I feared that spending the winter on a chairlift would surely cause me to lose fitness...now I have gained so much new strength through skiing that I am trailrunning again, something I haven't been able to build back after a back injury in Winter 2005. 

Similar to the personal journey and challenge I feel when climbing a tough peak or trekking long miles, skiing presented for me, a new opportunity to challenge myself -- physically and mentally. With every run, I wanted to get better. With every run, I coached myself to be more precise, more a part of the mountain and snow and air. Soon I couldn't stop myself. Every week I'd watch the weather and secretly plan a ski trip. I knew MichaelJ would be easy to convince.  

I skied the bunny slope, then the greens, then the blues, then the blacks, and now the easy glades. I went from easy mountains to hard mountains and back to easy mountains again--always seeking the best conditions, from packed powder to deep fresh ungroomed wonder-snow. From skied-off bare ice headwalls to granular pellets to mashed potato mush. It was always different. Always fun, as hard or as easy as I wanted it to be. 

To answer a question I was asked yesterday, "Yes, I do call myself a skier now"! 

<end random musing>


----------



## X-Linked (Mar 26, 2008)

I am always ready to hike.  But especially during this time of year which offers some of the best hiking available.  Violent rivers from all of the snow melt creates large waterfalls that sometimes are dried out int he summer.  But also, all of the plants and wildlife are at their best right now.  Baby animals, new parents in the wild, and all sorts of blooming flowers, fields and trees.  Hope everyone ejnjoys this weeks weather as much as I do.


----------



## MichaelJ (Apr 5, 2008)

Well, things are starting to fall into place. The first two big trips are planned, a traverse of the Devil's Path in the Catskills, and another traverse of the Great Range in the Adirondacks, both of which are over 8000' of ascent and over 18 miles. We also got our Baxter reservations for midsummer, right at Katahdin Stream campground, so with fingers crossed for good weather it will be a total peakbagging trip: the Brothers, Fort, Coe, Hamlin, and Baxter peak in two 12-mile days.

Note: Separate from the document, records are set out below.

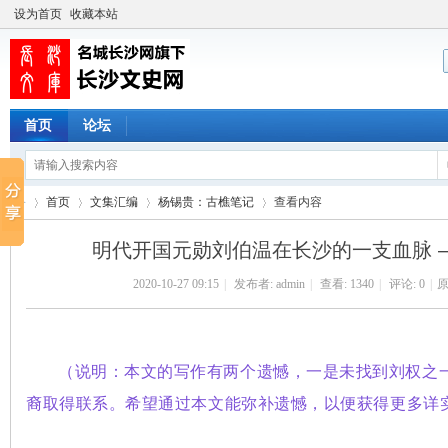
设为首页
收藏本站
首页
论坛
首页
文集汇编
杨锡贵：古樵笔记
查看内容
明代开国元勋刘伯温在长沙的一支血脉 
2020-10-27 09:15
|
发布者:
admin
|
查看:
1340
|
评论: 0
|
原
长
›
›
›
›
（说明：本文的写作有两个遗憾，一是未找到刘权之
裔取得联系。希望通过本文能弥补遗憾，以便获得更多详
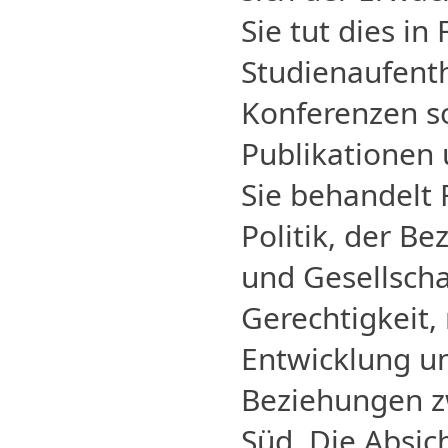
Sie tut dies i
Studienaufent
Konferenzen s
Publikationen
Sie behandelt 
Politik, der B
und Gesellschaf
Gerechtigkeit,
Entwicklung u
Beziehungen z
Süd. Die Absic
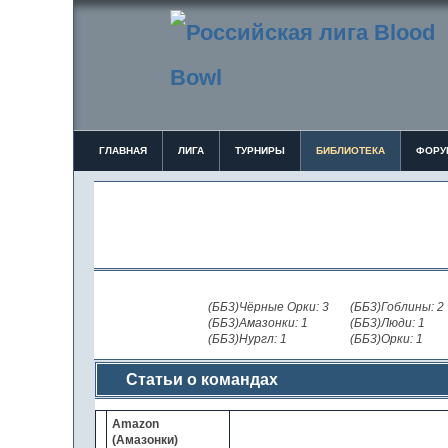
ГЛАВНАЯ
ЛИГА
ТУРНИРЫ
БИБЛИОТЕКА
ФОРУ
(ББ3)Чёрные Орки: 3
(ББ3)Гоблины: 2
(ББ3)Амазонки: 1
(ББ3)Люди: 1
(ББ3)Нургл: 1
(ББ3)Орки: 1
Статьи о командах
Amazon
(Амазонки)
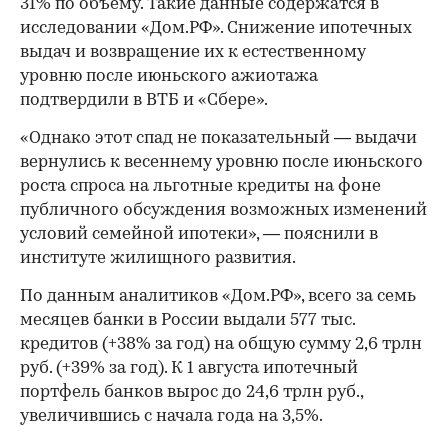
31% по объему. Такие данные содержатся в
исследовании «Дом.РФ». Снижение ипотечных
выдач и возвращение их к естественному
уровню после июньского ажиотажа
подтвердили в ВТБ и «Сбере».
«Однако этот спад не показательный — выдачи
вернулись к весеннему уровню после июньского
роста спроса на льготные кредиты на фоне
публичного обсуждения возможных изменений
условий семейной ипотеки», — пояснили в
институте жилищного развития.
По данным аналитиков «Дом.РФ», всего за семь
месяцев банки в России выдали 577 тыс.
кредитов (+38% за год) на общую сумму 2,6 трлн
руб. (+39% за год). К 1 августа ипотечный
портфель банков вырос до 24,6 трлн руб.,
увеличившись с начала года на 3,5%.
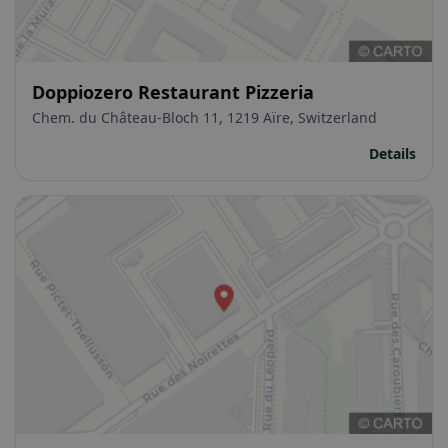
Doppiozero Restaurant Pizzeria
Chem. du Château-Bloch 11, 1219 Aïre, Switzerland
Details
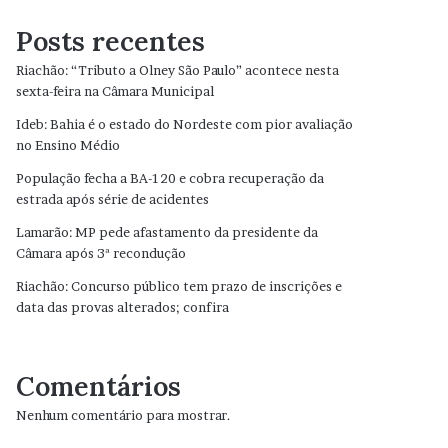
Posts recentes
Riachão: “Tributo a Olney São Paulo” acontece nesta
sexta-feira na Câmara Municipal
Ideb: Bahia é o estado do Nordeste com pior avaliação
no Ensino Médio
População fecha a BA-120 e cobra recuperação da
estrada após série de acidentes
Lamarão: MP pede afastamento da presidente da
Câmara após 3ª recondução
Riachão: Concurso público tem prazo de inscrições e
data das provas alterados; confira
Comentários
Nenhum comentário para mostrar.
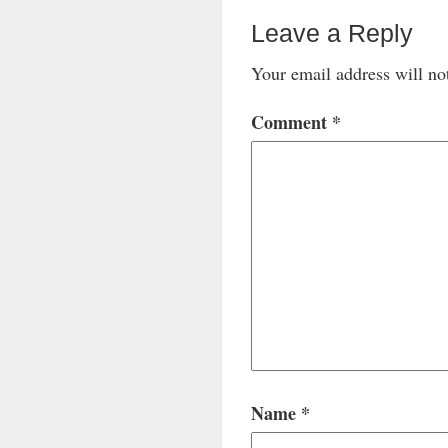
Leave a Reply
Your email address will no
Comment
*
Name
*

I'm skiing this Sunday, but I'm ready to start bicycling!


----------



## X-Linked (Apr 8, 2008)

Yeah-eeee-eahhh! the spring and it's weather are finally arriving.  We got a few last minute squalls of snow here int he poconos.  But today was close to 60 degree and tomorrow will be as well.  I have pretty much been getting out there 2 times a week so far but am trying to spend even more time out there.  I have to split my time with my bicycle which I try to ride everyday I can, but I will not usually ride 10-20 miles to a state park or good hiking spot.  This way I can do both in the same day.  Believe me, it is the ultimate leg workout.  The best way to keep them strong for ski season!


----------



## MichaelJ (Apr 9, 2008)

I was out on the bike with una_dogger in the woods near our place yesterday.
It was good.


----------



## X-Linked (Apr 11, 2008)

When it gets nice out.  I'd rather be on a bike than in a car any day of the week.


----------